=== Exercise instructions ===
All lines in the data that hold the word "delova" need copying.

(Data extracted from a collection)
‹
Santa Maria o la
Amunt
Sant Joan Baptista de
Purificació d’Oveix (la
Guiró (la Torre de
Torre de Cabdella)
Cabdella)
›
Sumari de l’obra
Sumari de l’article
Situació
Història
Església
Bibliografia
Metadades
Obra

==

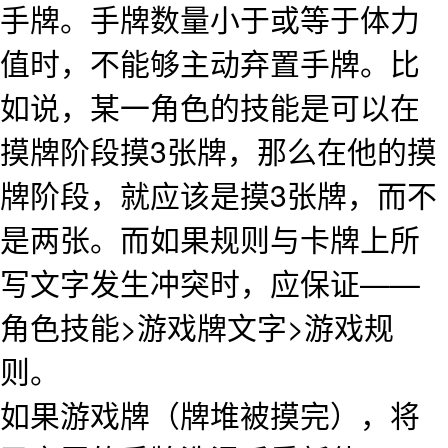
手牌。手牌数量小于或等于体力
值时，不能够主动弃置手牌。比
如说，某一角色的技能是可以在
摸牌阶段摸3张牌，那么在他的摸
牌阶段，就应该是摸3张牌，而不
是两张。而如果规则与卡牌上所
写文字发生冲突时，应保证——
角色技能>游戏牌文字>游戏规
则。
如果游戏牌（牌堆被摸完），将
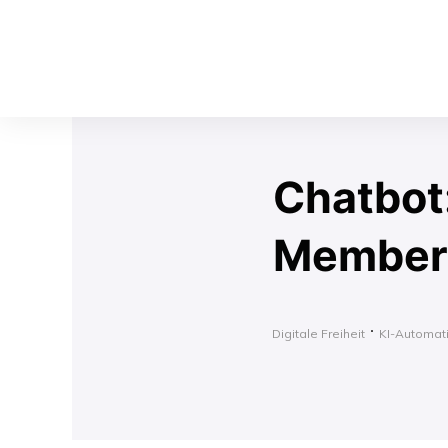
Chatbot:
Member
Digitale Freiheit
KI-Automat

==

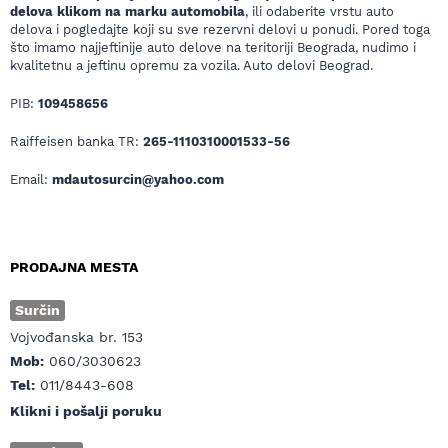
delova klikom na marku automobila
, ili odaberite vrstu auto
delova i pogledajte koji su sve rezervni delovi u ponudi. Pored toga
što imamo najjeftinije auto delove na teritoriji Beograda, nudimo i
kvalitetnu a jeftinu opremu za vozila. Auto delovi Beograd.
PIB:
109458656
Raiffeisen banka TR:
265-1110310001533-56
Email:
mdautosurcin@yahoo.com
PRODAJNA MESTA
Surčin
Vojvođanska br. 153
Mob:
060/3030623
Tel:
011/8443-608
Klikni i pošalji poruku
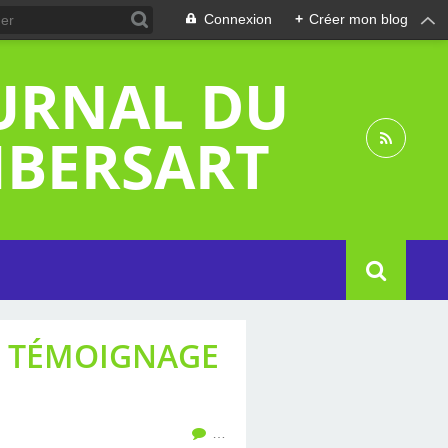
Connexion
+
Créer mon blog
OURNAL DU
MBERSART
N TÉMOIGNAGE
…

=== Solution ===
delova klikom na marku automobila
delova i pogledajte koji su sve rezervni delovi u ponudi. Pored toga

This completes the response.